*DATA PROVIDED*
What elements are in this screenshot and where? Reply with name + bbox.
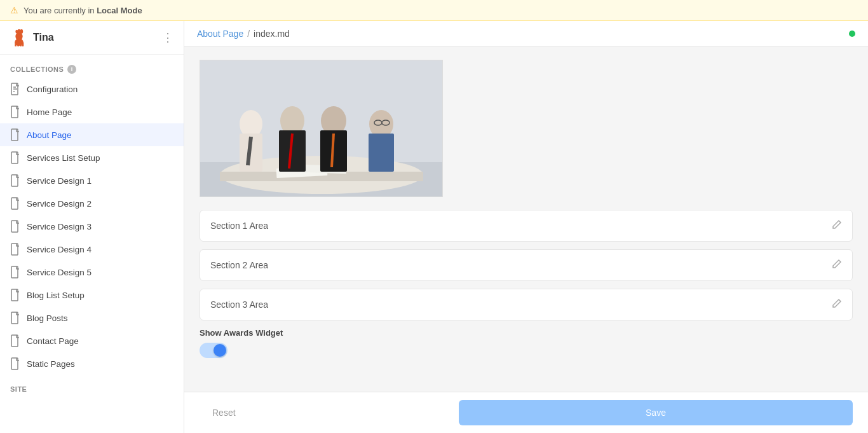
sidebar-item-static-pages[interactable]: Static Pages — [0, 352, 184, 375]
sidebar-item-label: Contact Page — [27, 336, 79, 346]
show-awards-toggle[interactable] — [200, 343, 227, 358]
section-1-label: Section 1 Area — [210, 221, 268, 231]
warning-icon: ⚠ — [10, 5, 18, 15]
warning-bar: ⚠ You are currently in Local Mode — [0, 0, 868, 21]
doc-icon — [10, 243, 20, 256]
svg-rect-6 — [17, 43, 19, 46]
section-3-edit-icon[interactable] — [832, 298, 842, 311]
sidebar-item-blog-list-setup[interactable]: Blog List Setup — [0, 284, 184, 306]
breadcrumb: About Page / index.md — [197, 29, 290, 39]
doc-icon — [10, 220, 20, 233]
doc-icon — [10, 151, 20, 164]
doc-icon — [10, 83, 20, 95]
sidebar-item-label: Service Design 5 — [27, 268, 92, 277]
reset-button[interactable]: Reset — [200, 401, 248, 424]
section-1-edit-icon[interactable] — [832, 219, 842, 232]
sidebar-item-service-design-4[interactable]: Service Design 4 — [0, 238, 184, 261]
sidebar-item-configuration[interactable]: Configuration — [0, 78, 184, 100]
brand: Tina — [10, 29, 54, 46]
warning-text: You are currently in Local Mode — [24, 6, 142, 15]
doc-icon — [10, 197, 20, 210]
sidebar-item-service-design-3[interactable]: Service Design 3 — [0, 215, 184, 238]
section-2-card: Section 2 Area — [200, 249, 853, 281]
preview-image — [200, 60, 443, 197]
sidebar-item-label: Configuration — [27, 85, 78, 94]
doc-icon — [10, 312, 20, 324]
sidebar-item-blog-posts[interactable]: Blog Posts — [0, 306, 184, 329]
status-indicator — [849, 31, 855, 37]
sidebar-item-label: Blog List Setup — [27, 291, 85, 300]
doc-icon — [10, 357, 20, 370]
sidebar-item-label: Static Pages — [27, 359, 75, 369]
sidebar-item-service-design-5[interactable]: Service Design 5 — [0, 261, 184, 284]
llama-icon — [10, 29, 28, 46]
sidebar-item-label: Home Page — [27, 107, 72, 117]
breadcrumb-current: index.md — [254, 29, 290, 39]
sidebar-item-label: About Page — [27, 130, 72, 140]
svg-rect-8 — [22, 42, 24, 46]
sidebar-item-label: Services List Setup — [27, 153, 100, 163]
doc-icon — [10, 174, 20, 187]
doc-icon — [10, 334, 20, 347]
sidebar-item-about-page[interactable]: About Page — [0, 123, 184, 146]
toggle-label: Show Awards Widget — [200, 328, 853, 338]
section-3-label: Section 3 Area — [210, 299, 268, 310]
content-inner: Section 1 Area Section 2 Area — [184, 47, 868, 371]
sidebar-item-home-page[interactable]: Home Page — [0, 100, 184, 123]
svg-rect-7 — [20, 43, 22, 46]
sidebar-item-services-list-setup[interactable]: Services List Setup — [0, 146, 184, 169]
svg-rect-5 — [15, 42, 17, 46]
collections-info-icon[interactable]: i — [67, 65, 76, 74]
doc-icon — [10, 128, 20, 141]
action-bar: Reset Save — [184, 392, 868, 433]
local-mode-label: Local Mode — [97, 6, 142, 15]
sidebar-item-contact-page[interactable]: Contact Page — [0, 329, 184, 352]
breadcrumb-separator: / — [247, 29, 250, 39]
sidebar-item-label: Service Design 2 — [27, 199, 92, 209]
breadcrumb-bar: About Page / index.md — [184, 21, 868, 47]
section-2-label: Section 2 Area — [210, 260, 268, 270]
section-3-card: Section 3 Area — [200, 289, 853, 320]
meeting-image — [200, 60, 443, 197]
toggle-knob — [214, 344, 226, 357]
sidebar-item-label: Blog Posts — [27, 313, 68, 323]
sidebar-item-label: Service Design 3 — [27, 222, 92, 231]
breadcrumb-parent-link[interactable]: About Page — [197, 29, 243, 39]
doc-icon — [10, 266, 20, 278]
sidebar-item-service-design-1[interactable]: Service Design 1 — [0, 169, 184, 192]
sidebar-item-label: Service Design 1 — [27, 176, 92, 186]
main-content: About Page / index.md — [184, 21, 868, 433]
sidebar-menu-icon[interactable]: ⋮ — [162, 31, 173, 45]
collections-label: COLLECTIONS i — [0, 55, 184, 78]
save-button[interactable]: Save — [459, 400, 853, 425]
doc-icon — [10, 289, 20, 301]
sidebar-header: Tina ⋮ — [0, 21, 184, 55]
section-1-card: Section 1 Area — [200, 210, 853, 242]
svg-point-4 — [15, 30, 17, 34]
sidebar-item-service-design-2[interactable]: Service Design 2 — [0, 192, 184, 215]
svg-point-3 — [20, 29, 23, 34]
brand-name: Tina — [33, 32, 54, 43]
site-label: SITE — [0, 375, 184, 397]
sidebar-scroll: COLLECTIONS i Configuration Home Page — [0, 55, 184, 433]
svg-rect-38 — [369, 134, 394, 172]
sidebar: Tina ⋮ COLLECTIONS i Configuration — [0, 21, 184, 433]
section-2-edit-icon[interactable] — [832, 259, 842, 271]
toggle-section: Show Awards Widget — [200, 328, 853, 358]
doc-icon — [10, 106, 20, 118]
image-container — [200, 60, 853, 197]
sidebar-item-label: Service Design 4 — [27, 245, 92, 254]
content-scroll[interactable]: Section 1 Area Section 2 Area — [184, 47, 868, 392]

*YOUR ASSIGNMENT*
Reproduce every line in the records above that contains the word "Setup".

*RESPONSE BELOW*
sidebar-item-blog-list-setup[interactable]: Blog List Setup — [0, 284, 184, 306]
sidebar-item-label: Blog List Setup — [27, 291, 85, 300]
sidebar-item-label: Services List Setup — [27, 153, 100, 163]
sidebar-item-services-list-setup[interactable]: Services List Setup — [0, 146, 184, 169]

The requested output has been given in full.